--- Exercise requirements ---
Write the data out again exactly, with every picture removed.

(Stored data entries)
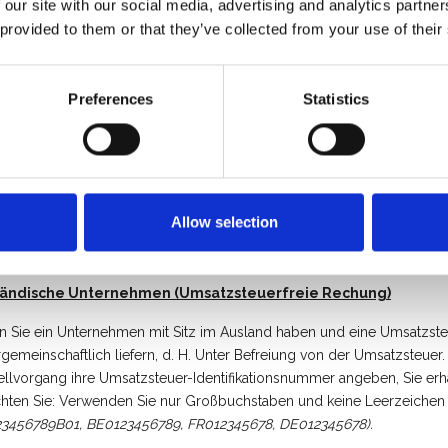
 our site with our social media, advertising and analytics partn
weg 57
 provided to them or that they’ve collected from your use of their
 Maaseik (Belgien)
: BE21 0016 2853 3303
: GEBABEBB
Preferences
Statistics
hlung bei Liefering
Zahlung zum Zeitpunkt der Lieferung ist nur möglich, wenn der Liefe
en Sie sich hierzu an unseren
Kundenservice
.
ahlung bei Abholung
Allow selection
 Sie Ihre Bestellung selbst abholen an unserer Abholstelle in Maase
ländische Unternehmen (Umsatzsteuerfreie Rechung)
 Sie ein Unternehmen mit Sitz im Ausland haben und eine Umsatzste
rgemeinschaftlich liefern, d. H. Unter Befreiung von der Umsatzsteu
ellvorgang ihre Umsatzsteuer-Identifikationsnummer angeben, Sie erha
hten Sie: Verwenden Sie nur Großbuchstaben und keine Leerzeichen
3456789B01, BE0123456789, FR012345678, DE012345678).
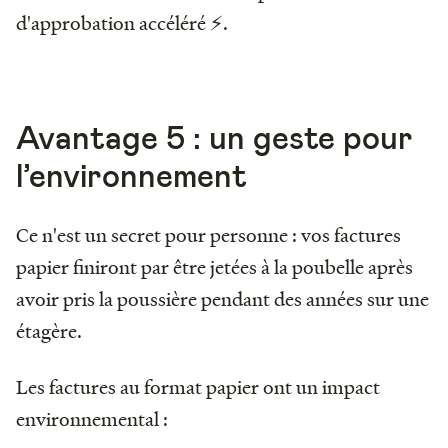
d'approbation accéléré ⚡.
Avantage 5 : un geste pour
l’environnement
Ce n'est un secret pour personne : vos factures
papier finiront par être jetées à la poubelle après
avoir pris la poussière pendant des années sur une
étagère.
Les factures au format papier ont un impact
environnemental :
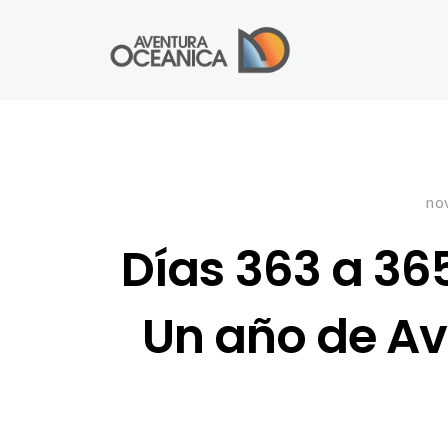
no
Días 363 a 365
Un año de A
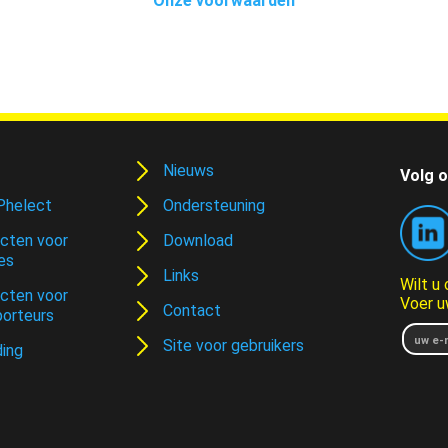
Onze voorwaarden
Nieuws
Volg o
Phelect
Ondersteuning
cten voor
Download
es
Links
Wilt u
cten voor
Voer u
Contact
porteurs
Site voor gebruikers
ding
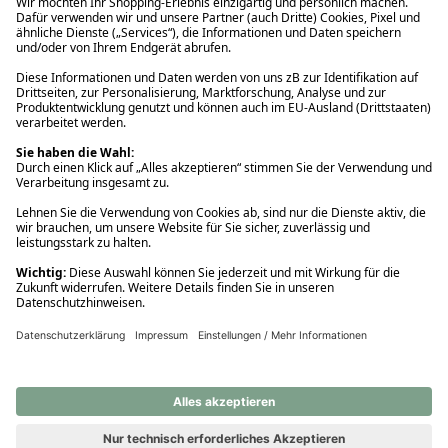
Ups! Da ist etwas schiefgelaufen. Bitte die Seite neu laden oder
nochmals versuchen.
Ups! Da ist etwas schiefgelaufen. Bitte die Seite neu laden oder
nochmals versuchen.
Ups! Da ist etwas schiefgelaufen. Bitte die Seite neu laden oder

--- Expected answer ---
 our site with our social media, advertising and analytics partn
weg 57
 provided to them or that they’ve collected from your use of their
 Maaseik (Belgien)
: BE21 0016 2853 3303
: GEBABEBB
Preferences
Statistics
hlung bei Liefering
Zahlung zum Zeitpunkt der Lieferung ist nur möglich, wenn der Liefe
en Sie sich hierzu an unseren
Kundenservice
.
ahlung bei Abholung
Allow selection
 Sie Ihre Bestellung selbst abholen an unserer Abholstelle in Maase
ländische Unternehmen (Umsatzsteuerfreie Rechung)
 Sie ein Unternehmen mit Sitz im Ausland haben und eine Umsatzste
rgemeinschaftlich liefern, d. H. Unter Befreiung von der Umsatzsteu
ellvorgang ihre Umsatzsteuer-Identifikationsnummer angeben, Sie erha
hten Sie: Verwenden Sie nur Großbuchstaben und keine Leerzeichen
3456789B01, BE0123456789, FR012345678, DE012345678).
d'approbation accéléré ⚡.
Avantage 5 : un geste pour
l’environnement
Ce n'est un secret pour personne : vos factures
papier finiront par être jetées à la poubelle après
avoir pris la poussière pendant des années sur une
étagère.
Les factures au format papier ont un impact
environnemental :
no
Días 363 a 365
Un año de A
Onze voorwaarden
Nieuws
Volg o
Phelect
Ondersteuning
cten voor
Download
es
Links
Wilt u
cten voor
Voer u
Contact
porteurs
Site voor gebruikers
ding
Ups! Da ist etwas schiefgelaufen. Bitte die Seite neu laden oder
nochmals versuchen.
Ups! Da ist etwas schiefgelaufen. Bitte die Seite neu laden oder
nochmals versuchen.
Ups! Da ist etwas schiefgelaufen. Bitte die Seite neu laden oder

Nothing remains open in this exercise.